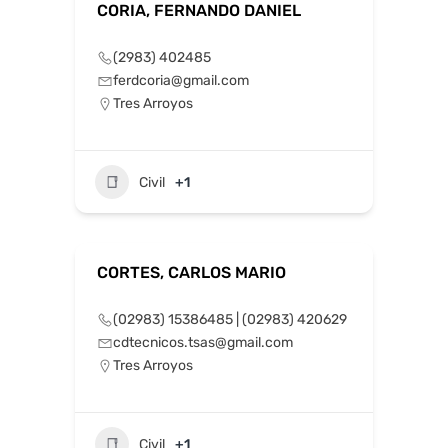
CORIA, FERNANDO DANIEL
(2983) 402485
ferdcoria@gmail.com
Tres Arroyos
Civil
+1
CORTES, CARLOS MARIO
(02983) 15386485 | (02983) 420629
cdtecnicos.tsas@gmail.com
Tres Arroyos
Civil
+1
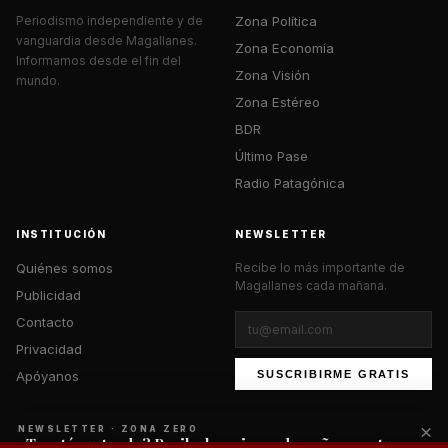
Zona Política
Periodismo independiente y de
vanguardia desde Magallanes.
Zona Economía
Informamos desde el fin del
Zona Visión
mundo.
Zona Estéreo
BDR
Último Pase
Radio Patagónica
INSTITUCIÓN
NEWSLETTER
Quiénes somos
Recibe lo más importante de
Magallanes cada mañana.
Publicidad
Contacto
Privacidad
Apóyanos
SUSCRIBIRME GRATIS
×
NEWSLETTER · ZONA ZERO
¿Te está gustando? Recibe lo mejor cada mañana en tu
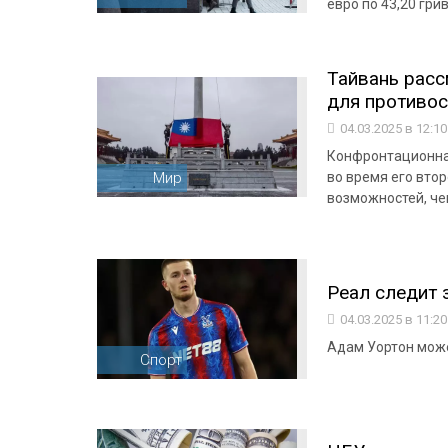
евро по 43,20 гри
Тайвань рас
для противос
04.03.2025 в 12:1
Конфронтационна
Мир
во время его вто
возможностей, че
Реал следит 
04.03.2025 в 11:2
Адам Уортон може
Спорт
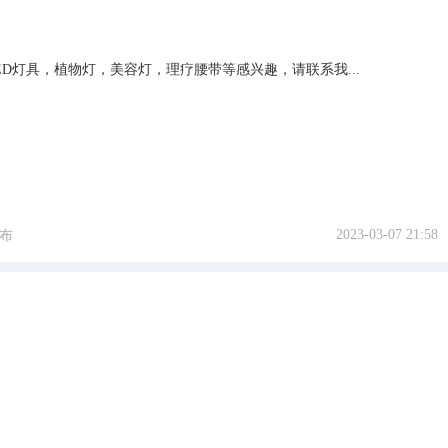
ED灯具，植物灯，美容灯，理疗腰带等感兴趣，请联系我...
2023-03-07 21:58
布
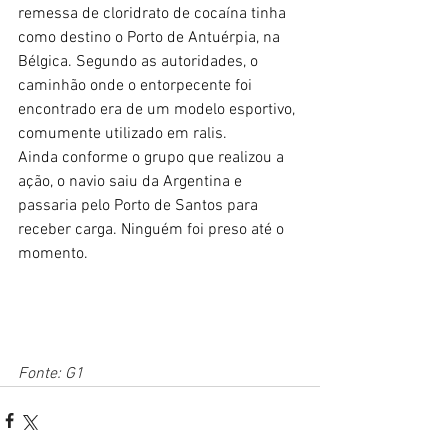
remessa de cloridrato de cocaína tinha 
como destino o Porto de Antuérpia, na 
Bélgica. Segundo as autoridades, o 
caminhão onde o entorpecente foi 
encontrado era de um modelo esportivo, 
comumente utilizado em ralis.
Ainda conforme o grupo que realizou a 
ação, o navio saiu da Argentina e 
passaria pelo Porto de
 Santo
s
 para 
receber carga. Ninguém foi preso até o 
momento.
Fonte: G1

== == ==

Write the listing out a second time exactly, dropping all images.

◆ **Output of the exercise**:
CORIA, FERNANDO DANIEL
(2983) 402485
ferdcoria@gmail.com
Tres Arroyos
Civil
+1
CORTES, CARLOS MARIO
(02983) 15386485 | (02983) 420629
cdtecnicos.tsas@gmail.com
Tres Arroyos
Civil
+1
Zona Política
Periodismo independiente y de
vanguardia desde Magallanes.
Zona Economía
Informamos desde el fin del
Zona Visión
mundo.
Zona Estéreo
BDR
Último Pase
Radio Patagónica
INSTITUCIÓN
NEWSLETTER
Quiénes somos
Recibe lo más importante de
Magallanes cada mañana.
Publicidad
Contacto
Privacidad
Apóyanos
SUSCRIBIRME GRATIS
×
NEWSLETTER · ZONA ZERO
¿Te está gustando? Recibe lo mejor cada mañana en tu
евро по 43,20 гри
Тайвань рас
для противос
04.03.2025 в 12:1
Конфронтационна
Мир
во время его вто
возможностей, че
Реал следит 
04.03.2025 в 11:2
Адам Уортон може
Спорт
ED灯具，植物灯，美容灯，理疗腰带等感兴趣，请联系我...
2023-03-07 21:58
布
remessa de cloridrato de cocaína tinha 
como destino o Porto de Antuérpia, na 
Bélgica. Segundo as autoridades, o 
caminhão onde o entorpecente foi 
encontrado era de um modelo esportivo, 
comumente utilizado em ralis.
Ainda conforme o grupo que realizou a 
ação, o navio saiu da Argentina e 
passaria pelo Porto de
 Santo
s
 para 
receber carga. Ninguém foi preso até o 
momento.
Fonte: G1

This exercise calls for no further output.